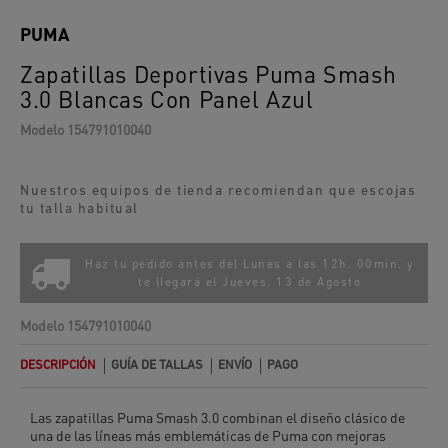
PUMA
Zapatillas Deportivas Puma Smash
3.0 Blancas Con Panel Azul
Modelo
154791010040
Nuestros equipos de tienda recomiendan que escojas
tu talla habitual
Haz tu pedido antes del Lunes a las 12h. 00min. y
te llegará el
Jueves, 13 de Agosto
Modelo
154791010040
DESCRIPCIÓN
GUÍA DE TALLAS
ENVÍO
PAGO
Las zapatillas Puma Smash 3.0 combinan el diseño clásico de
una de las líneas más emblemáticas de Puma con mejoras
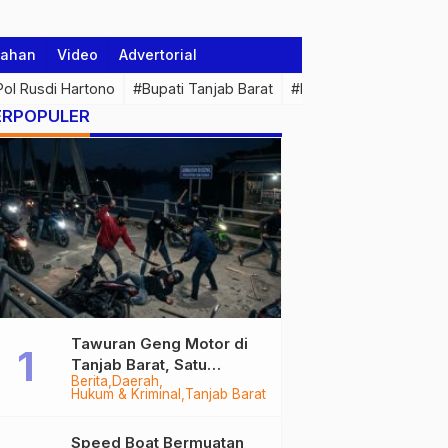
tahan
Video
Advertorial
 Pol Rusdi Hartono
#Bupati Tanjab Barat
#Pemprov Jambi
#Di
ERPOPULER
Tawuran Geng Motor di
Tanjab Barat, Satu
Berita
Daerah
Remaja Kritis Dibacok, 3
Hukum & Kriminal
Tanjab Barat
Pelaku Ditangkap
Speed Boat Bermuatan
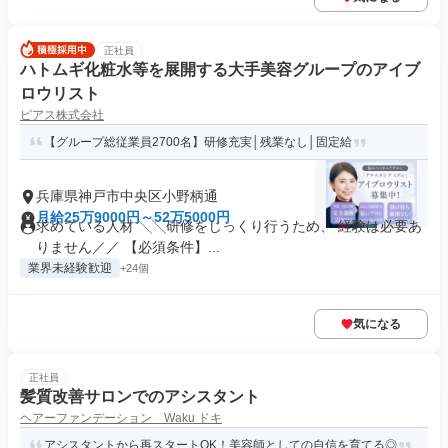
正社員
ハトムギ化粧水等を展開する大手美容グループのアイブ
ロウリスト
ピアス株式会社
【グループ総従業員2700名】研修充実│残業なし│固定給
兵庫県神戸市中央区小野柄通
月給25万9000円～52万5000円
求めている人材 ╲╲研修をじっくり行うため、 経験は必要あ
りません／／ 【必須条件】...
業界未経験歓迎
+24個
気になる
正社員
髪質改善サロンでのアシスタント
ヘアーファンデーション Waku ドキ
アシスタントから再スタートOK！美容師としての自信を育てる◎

--

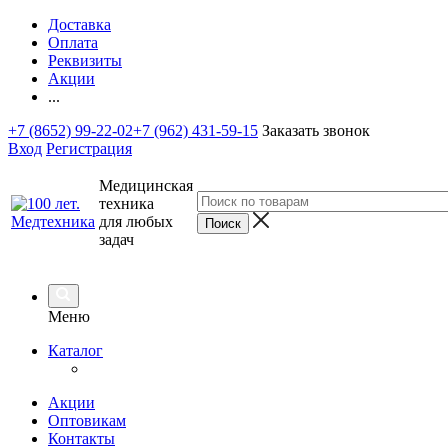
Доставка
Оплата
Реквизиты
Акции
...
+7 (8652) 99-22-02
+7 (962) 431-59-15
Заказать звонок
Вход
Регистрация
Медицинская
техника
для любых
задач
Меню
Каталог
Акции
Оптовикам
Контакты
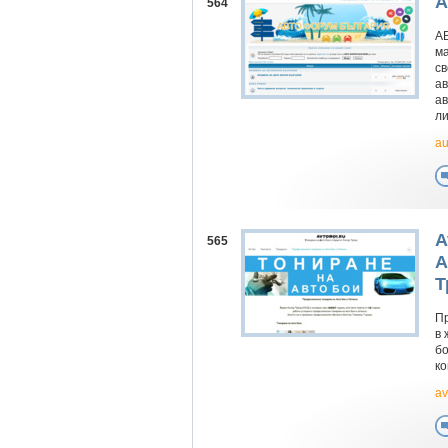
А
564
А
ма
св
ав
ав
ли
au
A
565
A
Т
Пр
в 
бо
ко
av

__Task description__
Where the word "Tanjab" appears in a line of the entries, copy that line.

__Response__
#Bupati Tanjab Barat
Tanjab Barat, Satu
Tanjab Barat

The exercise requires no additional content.